**INSTRUCTIONS FOR THE TASK**
Every line that contains "структуры" must be located and copied from the data.

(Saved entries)
┏━━
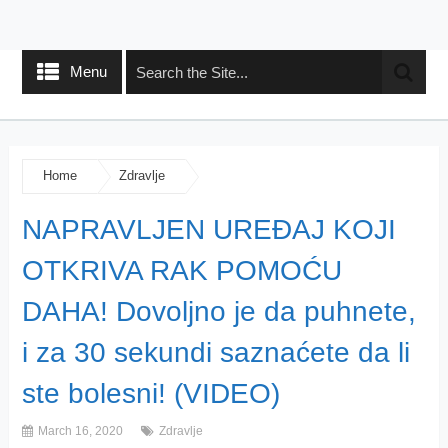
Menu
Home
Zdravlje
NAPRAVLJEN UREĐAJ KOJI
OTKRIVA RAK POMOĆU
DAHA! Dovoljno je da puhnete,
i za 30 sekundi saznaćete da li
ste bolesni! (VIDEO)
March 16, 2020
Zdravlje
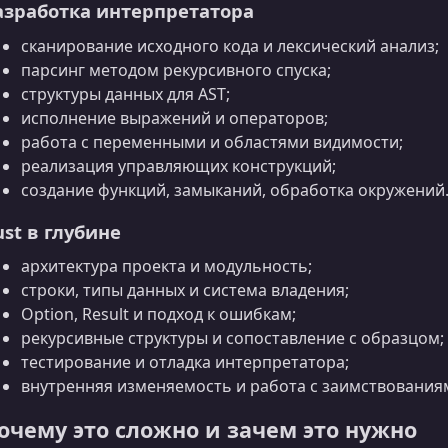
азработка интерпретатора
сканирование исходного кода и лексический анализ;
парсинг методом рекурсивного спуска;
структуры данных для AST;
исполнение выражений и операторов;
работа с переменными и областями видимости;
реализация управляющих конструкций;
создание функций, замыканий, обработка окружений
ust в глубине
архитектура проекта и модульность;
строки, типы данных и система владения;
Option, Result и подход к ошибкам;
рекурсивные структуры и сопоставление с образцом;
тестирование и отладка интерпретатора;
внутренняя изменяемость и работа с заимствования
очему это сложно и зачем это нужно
┗━━
┏━━
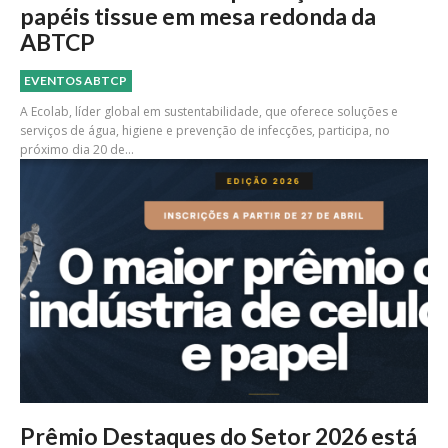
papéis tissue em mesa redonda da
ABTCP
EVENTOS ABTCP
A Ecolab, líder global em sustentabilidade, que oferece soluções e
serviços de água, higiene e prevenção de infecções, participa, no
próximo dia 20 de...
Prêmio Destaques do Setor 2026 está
┗━━
┏━━
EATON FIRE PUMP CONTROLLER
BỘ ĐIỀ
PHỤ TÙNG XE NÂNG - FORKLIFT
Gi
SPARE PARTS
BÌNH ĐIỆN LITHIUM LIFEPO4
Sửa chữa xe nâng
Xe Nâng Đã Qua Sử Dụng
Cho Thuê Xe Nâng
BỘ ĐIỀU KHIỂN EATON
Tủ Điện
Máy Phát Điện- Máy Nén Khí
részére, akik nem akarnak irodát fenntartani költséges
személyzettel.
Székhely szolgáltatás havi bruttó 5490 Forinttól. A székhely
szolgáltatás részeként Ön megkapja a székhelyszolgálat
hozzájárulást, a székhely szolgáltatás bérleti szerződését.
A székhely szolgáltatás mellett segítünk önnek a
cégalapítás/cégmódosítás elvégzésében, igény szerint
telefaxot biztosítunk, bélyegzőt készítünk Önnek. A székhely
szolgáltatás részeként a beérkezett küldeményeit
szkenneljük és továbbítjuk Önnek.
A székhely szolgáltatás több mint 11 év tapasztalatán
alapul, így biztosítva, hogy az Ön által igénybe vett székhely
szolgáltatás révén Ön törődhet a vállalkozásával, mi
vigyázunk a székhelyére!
┗━━
**TASK SOLUTION**
структуры данных для AST;
рекурсивные структуры и сопоставление с образцом;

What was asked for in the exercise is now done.